Takadonet commented 7 years ago

@jmchilton Probably cherry pick into our current Galaxies ASAP. Got lots of users that would be interested for sure.

alexlenail commented 6 years ago

Sorry I'm a little lost between the multiple issues for this issue: What is the current status of being able to run tools on subsets of collections? If that isn't possible, is there a way to "eject" collections into a bunch of unique history items?

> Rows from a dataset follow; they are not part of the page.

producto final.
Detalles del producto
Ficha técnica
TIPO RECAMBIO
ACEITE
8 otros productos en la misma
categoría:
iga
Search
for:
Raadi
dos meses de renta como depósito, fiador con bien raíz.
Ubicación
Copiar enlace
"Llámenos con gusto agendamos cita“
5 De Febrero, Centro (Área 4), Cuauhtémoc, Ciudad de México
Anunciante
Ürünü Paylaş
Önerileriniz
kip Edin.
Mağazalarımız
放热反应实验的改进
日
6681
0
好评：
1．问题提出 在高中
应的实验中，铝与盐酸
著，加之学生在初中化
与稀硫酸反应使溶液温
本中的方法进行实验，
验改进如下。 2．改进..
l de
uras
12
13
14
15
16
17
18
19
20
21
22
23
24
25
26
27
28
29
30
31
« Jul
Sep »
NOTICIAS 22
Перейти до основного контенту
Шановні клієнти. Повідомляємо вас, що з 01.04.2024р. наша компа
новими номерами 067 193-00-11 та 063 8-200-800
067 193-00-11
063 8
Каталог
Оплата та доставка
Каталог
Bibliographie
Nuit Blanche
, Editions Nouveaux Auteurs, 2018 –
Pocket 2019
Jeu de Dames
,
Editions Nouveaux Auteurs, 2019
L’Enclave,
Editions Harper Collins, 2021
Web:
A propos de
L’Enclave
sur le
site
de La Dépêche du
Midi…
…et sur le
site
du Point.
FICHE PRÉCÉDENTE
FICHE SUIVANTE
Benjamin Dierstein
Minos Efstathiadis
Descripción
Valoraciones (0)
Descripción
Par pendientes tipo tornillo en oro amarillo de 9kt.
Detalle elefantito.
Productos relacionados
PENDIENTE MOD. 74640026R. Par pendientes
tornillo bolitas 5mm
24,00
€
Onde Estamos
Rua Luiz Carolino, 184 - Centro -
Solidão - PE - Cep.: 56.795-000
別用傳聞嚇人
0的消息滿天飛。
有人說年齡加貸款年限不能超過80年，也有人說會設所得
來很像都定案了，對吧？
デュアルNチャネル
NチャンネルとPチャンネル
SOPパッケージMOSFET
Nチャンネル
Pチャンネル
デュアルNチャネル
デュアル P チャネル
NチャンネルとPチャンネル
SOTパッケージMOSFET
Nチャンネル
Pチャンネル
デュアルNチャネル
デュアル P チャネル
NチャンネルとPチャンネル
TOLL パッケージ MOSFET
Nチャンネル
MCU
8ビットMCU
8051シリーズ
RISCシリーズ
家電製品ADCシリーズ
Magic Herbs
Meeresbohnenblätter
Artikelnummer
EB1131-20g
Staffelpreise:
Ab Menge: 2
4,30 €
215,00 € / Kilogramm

eschen42 commented 6 years ago

I would like to be able to copy a few datasets from a list of datasets. Specifically, I have a list of over mzML datasets, and I want to extract the dozen that represent the pooled samples. In the History UI, I can choose "Copy Datasets" and choose from the datasets in the history, but when I click on my list dataset so that its contents are revealed and the rest of the history is hidden (i.e., the history pane says "back to (my history)" and "a list with (count) items"), when I choose "Copy Datasets", it shows the datasets in the enclosing history.

Having "eject" would give me a workaround at least. Alternatively, if "Copy Datasets" worked for choosing members from list contents, then copying the members to the enclosing history would have the same effect as eject. Right now my only choice is to download (or find my original files) and upload.

@dannon I thought that it made better sense to comment here than to open a new issue since this seems so closely related.

hexylena commented 5 years ago

@nekrut the phrasing in your original post was very interactive, so for this case is it now resolved with https://github.com/galaxyproject/galaxy/pull/7553?

hexylena commented 3 years ago

I think this is mostly solved with the ability to filter by element identifier, and to interactively select in the tool form. I'm going to close this but please let me know if it's still not resolved and we should re-open.